### ASSIGNMENT
Search the data for the word "como" and copy every line that contains it.

### INPUT RECORDS
*-*-*
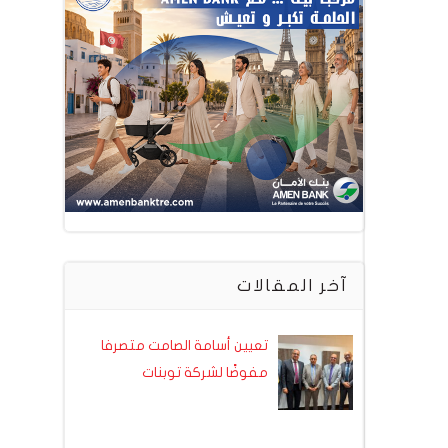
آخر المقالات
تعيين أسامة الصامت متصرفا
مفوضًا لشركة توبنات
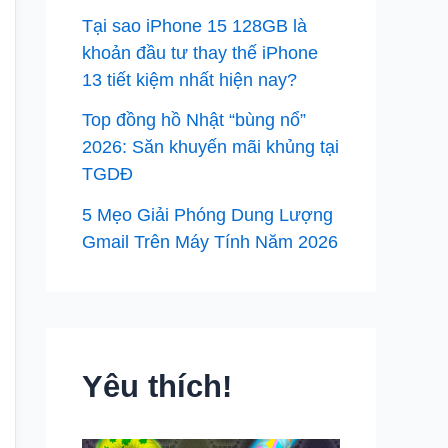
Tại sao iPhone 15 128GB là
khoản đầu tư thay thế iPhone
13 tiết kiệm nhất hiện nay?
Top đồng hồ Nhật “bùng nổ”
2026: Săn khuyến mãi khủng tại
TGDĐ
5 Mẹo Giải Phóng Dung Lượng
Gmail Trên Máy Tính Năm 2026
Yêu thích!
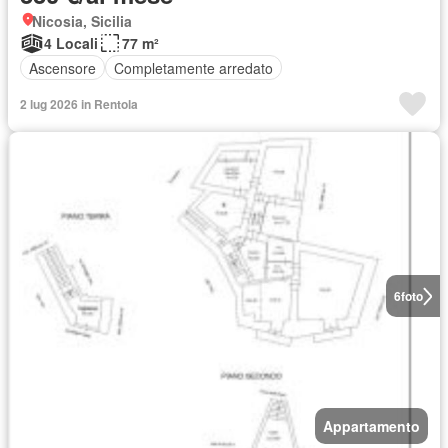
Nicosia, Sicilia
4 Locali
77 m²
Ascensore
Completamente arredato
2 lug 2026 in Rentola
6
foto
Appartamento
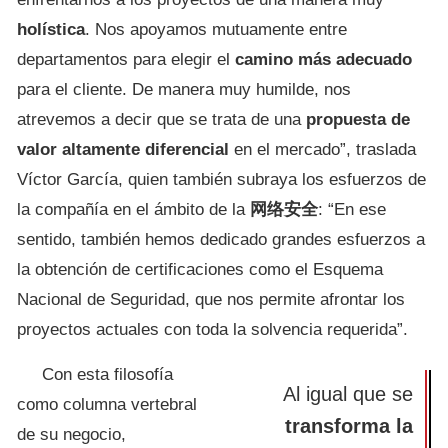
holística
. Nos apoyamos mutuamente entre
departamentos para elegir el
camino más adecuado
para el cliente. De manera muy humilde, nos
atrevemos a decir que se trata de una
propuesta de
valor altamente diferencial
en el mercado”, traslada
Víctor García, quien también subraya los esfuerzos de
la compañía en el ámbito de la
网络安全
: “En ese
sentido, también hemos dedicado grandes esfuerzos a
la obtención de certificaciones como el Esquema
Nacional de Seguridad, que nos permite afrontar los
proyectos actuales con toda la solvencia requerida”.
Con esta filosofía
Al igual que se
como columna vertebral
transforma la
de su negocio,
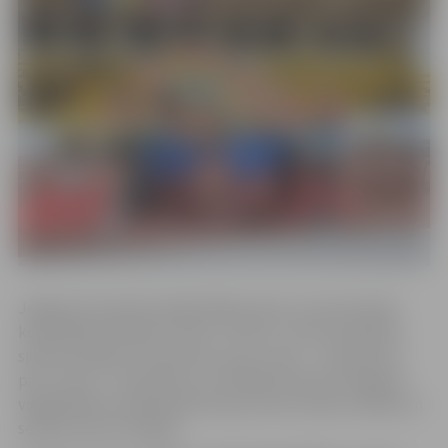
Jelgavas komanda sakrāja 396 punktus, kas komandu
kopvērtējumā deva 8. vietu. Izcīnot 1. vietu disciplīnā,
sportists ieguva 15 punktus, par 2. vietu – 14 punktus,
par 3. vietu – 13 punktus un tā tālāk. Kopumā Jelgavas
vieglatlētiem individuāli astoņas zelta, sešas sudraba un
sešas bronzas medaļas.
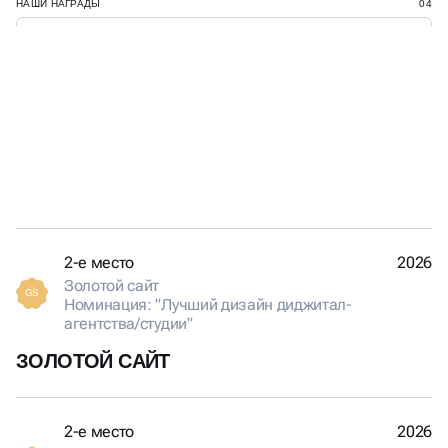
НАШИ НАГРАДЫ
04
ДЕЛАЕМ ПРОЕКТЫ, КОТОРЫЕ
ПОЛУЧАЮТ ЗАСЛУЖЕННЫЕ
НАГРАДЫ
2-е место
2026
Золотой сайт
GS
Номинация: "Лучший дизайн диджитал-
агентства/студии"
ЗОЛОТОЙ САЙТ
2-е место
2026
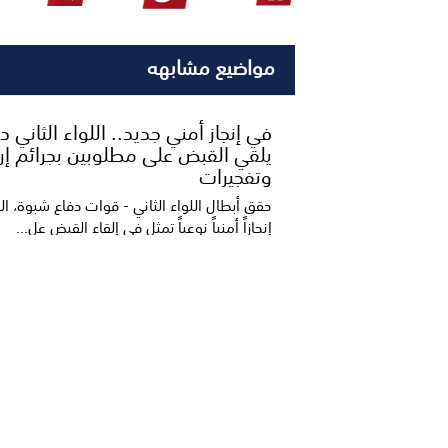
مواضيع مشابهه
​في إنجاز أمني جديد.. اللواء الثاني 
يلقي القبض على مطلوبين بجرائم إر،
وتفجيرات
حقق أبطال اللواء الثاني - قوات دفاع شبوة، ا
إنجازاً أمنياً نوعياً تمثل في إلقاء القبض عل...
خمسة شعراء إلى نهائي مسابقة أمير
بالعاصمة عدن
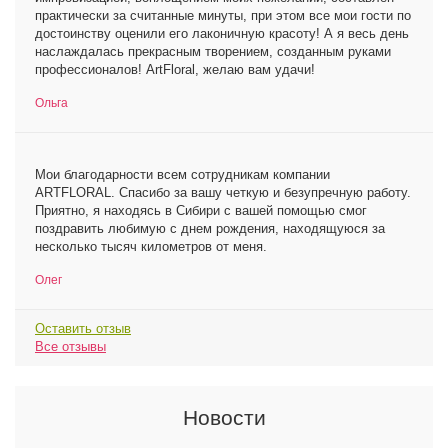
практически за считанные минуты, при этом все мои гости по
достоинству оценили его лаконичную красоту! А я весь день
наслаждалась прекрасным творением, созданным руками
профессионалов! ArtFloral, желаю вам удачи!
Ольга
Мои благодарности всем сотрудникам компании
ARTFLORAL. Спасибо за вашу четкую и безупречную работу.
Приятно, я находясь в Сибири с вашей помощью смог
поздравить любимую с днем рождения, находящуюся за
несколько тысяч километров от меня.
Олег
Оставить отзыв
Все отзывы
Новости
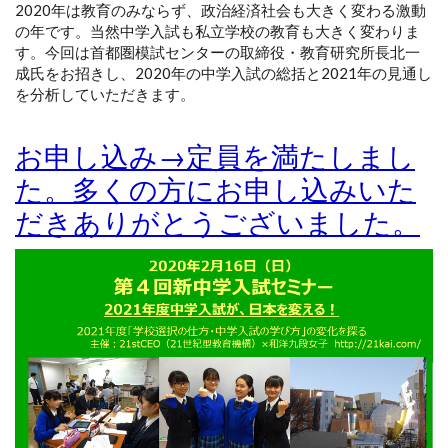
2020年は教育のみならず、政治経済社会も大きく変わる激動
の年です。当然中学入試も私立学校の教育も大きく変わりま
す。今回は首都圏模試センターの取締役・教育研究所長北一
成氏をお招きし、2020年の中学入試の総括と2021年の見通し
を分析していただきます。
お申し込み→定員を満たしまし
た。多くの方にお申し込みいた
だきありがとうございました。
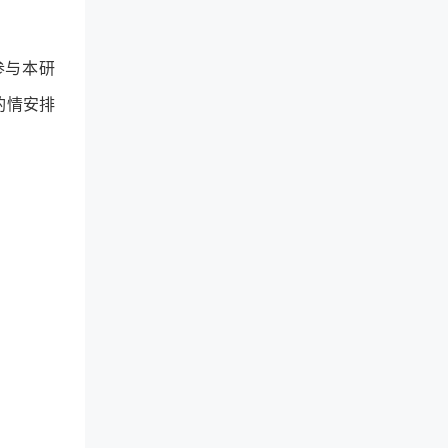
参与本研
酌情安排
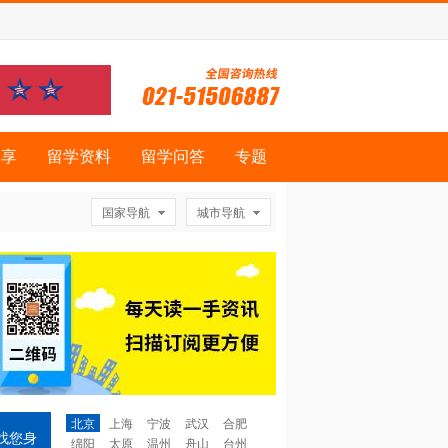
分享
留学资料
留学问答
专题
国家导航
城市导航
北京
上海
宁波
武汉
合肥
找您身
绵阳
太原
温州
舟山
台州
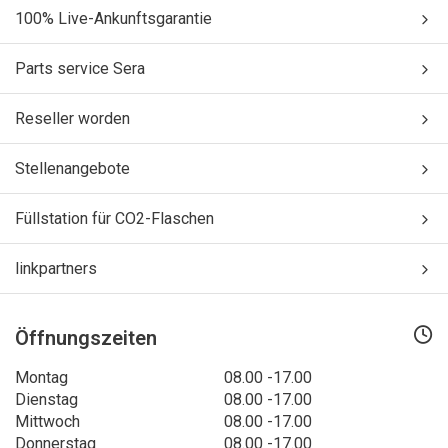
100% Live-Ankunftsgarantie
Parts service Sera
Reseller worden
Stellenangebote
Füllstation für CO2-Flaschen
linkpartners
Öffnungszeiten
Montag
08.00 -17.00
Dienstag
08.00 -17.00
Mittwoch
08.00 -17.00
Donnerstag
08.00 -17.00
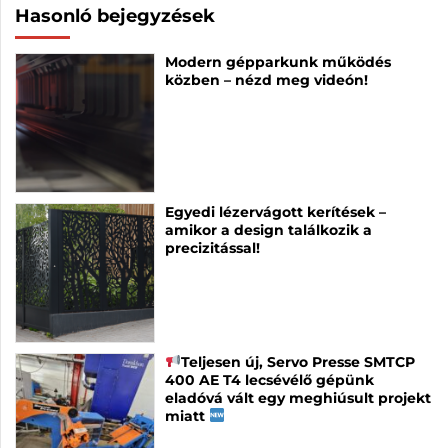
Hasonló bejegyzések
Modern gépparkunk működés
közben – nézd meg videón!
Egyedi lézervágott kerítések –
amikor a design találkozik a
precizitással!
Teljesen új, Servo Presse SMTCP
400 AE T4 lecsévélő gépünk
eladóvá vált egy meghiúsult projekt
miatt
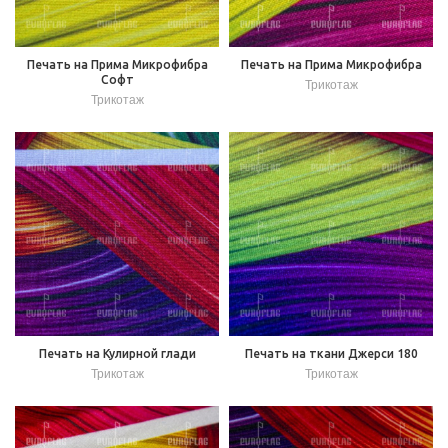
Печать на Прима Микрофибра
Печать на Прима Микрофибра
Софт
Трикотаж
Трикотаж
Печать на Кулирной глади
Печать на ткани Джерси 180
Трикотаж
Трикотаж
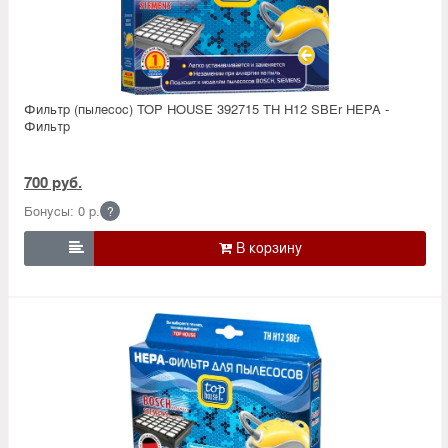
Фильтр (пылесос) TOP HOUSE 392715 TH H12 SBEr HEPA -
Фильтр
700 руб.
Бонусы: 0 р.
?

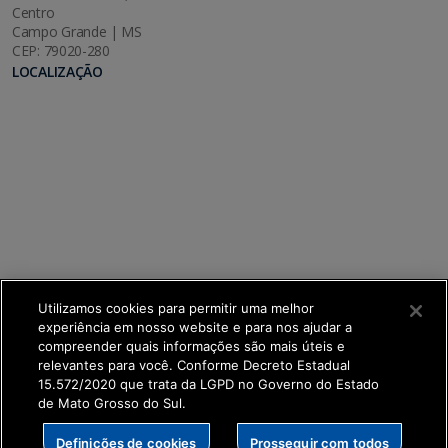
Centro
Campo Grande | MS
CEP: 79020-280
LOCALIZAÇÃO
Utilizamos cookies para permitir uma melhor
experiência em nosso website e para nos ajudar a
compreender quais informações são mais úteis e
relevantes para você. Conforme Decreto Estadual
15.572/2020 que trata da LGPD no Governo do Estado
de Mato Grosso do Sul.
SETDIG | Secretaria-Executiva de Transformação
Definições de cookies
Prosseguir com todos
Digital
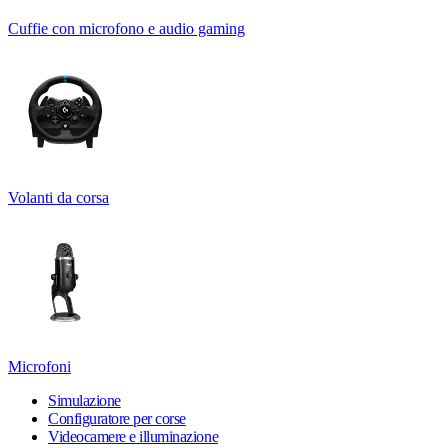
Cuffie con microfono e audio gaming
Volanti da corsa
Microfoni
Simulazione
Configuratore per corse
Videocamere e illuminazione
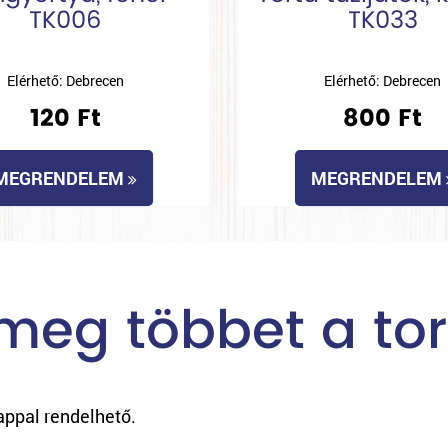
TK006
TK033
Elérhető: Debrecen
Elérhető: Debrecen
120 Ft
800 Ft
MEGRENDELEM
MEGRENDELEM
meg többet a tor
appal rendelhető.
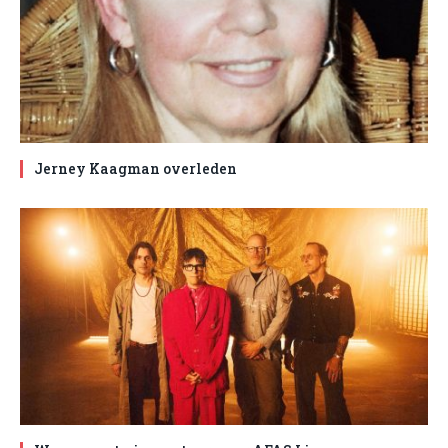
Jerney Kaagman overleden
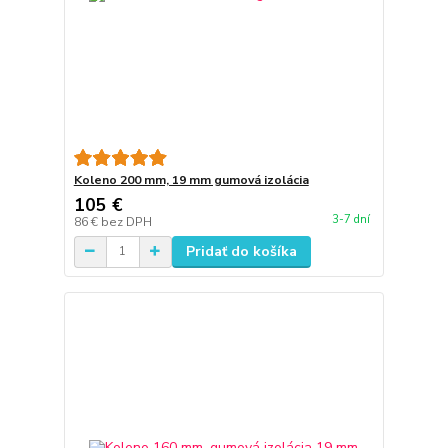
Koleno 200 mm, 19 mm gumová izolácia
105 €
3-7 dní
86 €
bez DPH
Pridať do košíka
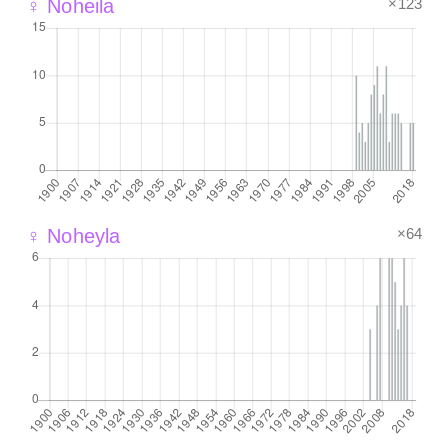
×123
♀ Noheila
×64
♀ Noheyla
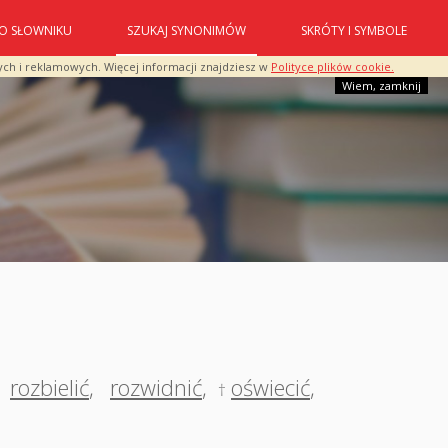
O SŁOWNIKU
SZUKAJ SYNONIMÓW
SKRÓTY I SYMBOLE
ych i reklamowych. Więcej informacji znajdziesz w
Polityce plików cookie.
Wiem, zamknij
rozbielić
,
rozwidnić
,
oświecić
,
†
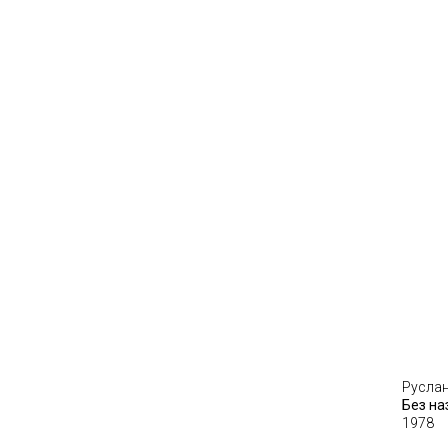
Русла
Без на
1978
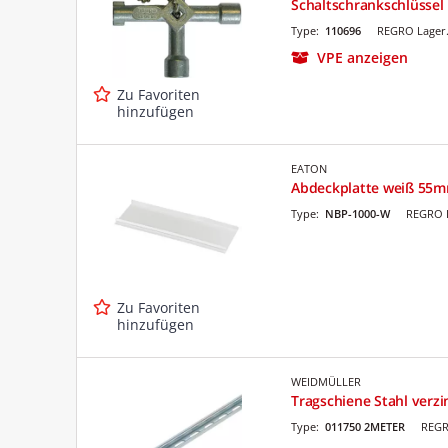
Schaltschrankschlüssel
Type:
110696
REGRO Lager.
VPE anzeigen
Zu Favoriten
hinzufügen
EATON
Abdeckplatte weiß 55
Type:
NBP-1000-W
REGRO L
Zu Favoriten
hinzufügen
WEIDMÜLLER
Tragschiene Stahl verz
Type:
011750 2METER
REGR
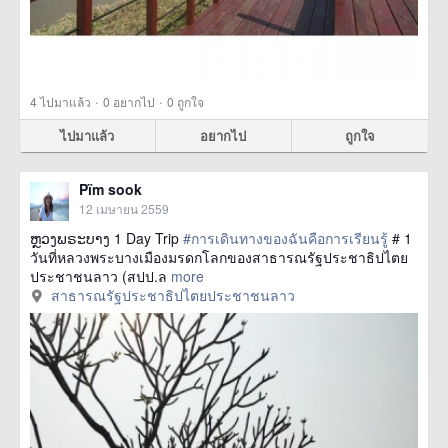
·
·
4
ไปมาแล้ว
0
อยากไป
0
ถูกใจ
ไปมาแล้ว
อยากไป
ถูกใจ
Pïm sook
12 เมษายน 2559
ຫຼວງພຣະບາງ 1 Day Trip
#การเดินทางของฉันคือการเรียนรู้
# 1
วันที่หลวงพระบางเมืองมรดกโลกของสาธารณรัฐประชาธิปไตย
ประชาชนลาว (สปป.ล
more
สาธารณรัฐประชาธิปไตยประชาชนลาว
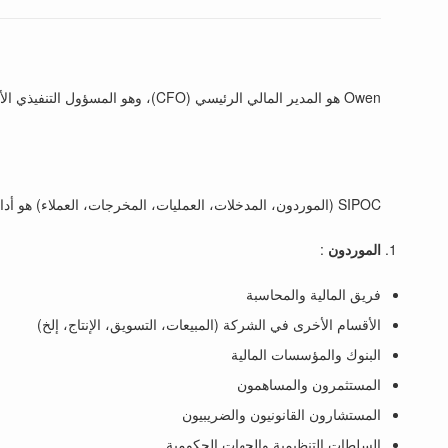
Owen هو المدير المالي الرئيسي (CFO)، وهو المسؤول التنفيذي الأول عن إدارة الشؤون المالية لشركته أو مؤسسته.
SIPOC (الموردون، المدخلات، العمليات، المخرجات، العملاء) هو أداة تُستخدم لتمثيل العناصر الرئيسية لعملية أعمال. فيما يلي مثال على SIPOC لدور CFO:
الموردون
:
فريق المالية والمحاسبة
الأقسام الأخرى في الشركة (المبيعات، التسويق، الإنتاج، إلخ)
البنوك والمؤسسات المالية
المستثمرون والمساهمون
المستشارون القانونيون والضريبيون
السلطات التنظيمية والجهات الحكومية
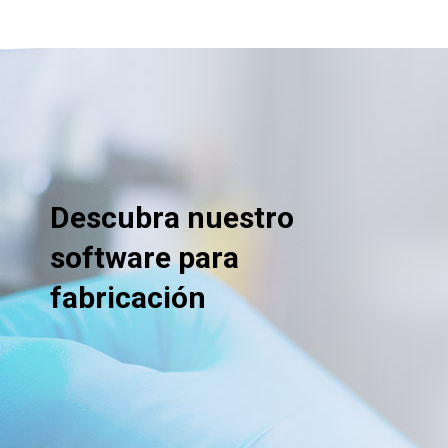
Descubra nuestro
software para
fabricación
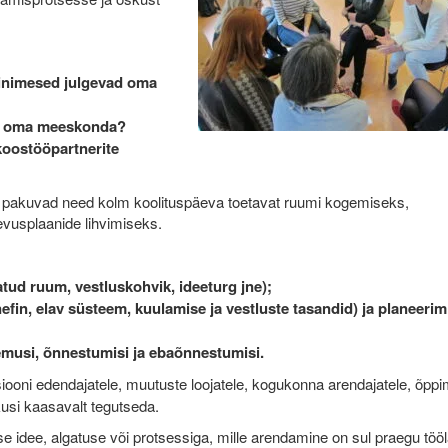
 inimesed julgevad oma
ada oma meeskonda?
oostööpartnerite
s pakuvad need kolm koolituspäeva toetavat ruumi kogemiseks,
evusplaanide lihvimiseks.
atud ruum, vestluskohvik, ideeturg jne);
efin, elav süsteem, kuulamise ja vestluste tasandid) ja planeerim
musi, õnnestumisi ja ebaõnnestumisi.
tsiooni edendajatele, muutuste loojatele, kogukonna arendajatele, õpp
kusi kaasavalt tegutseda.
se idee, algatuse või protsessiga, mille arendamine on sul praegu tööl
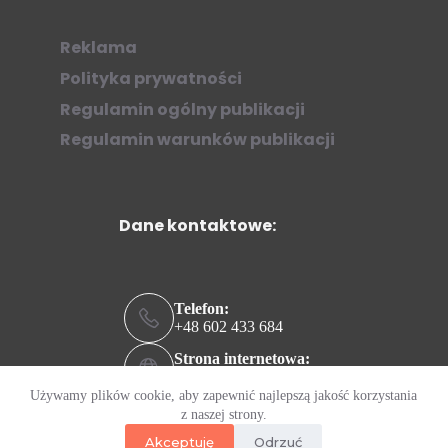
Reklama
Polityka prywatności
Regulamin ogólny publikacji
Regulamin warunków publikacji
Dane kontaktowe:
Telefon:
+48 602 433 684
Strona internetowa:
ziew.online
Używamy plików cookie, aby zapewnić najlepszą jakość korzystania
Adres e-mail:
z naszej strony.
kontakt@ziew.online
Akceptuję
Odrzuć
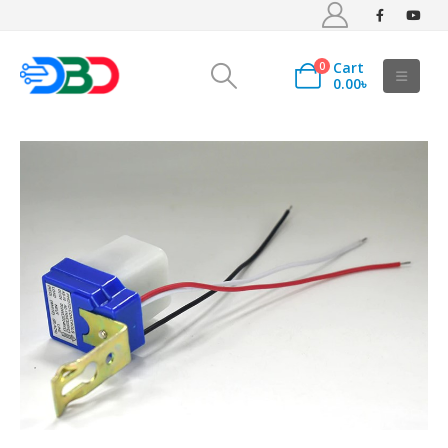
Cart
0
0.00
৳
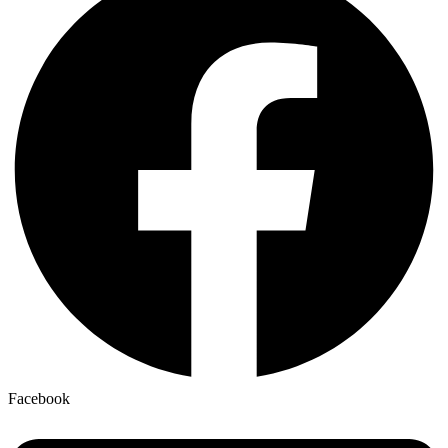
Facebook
*-*-*
### SOLUTION BELOW
la obtención de certificaciones como el Esquema
como columna vertebral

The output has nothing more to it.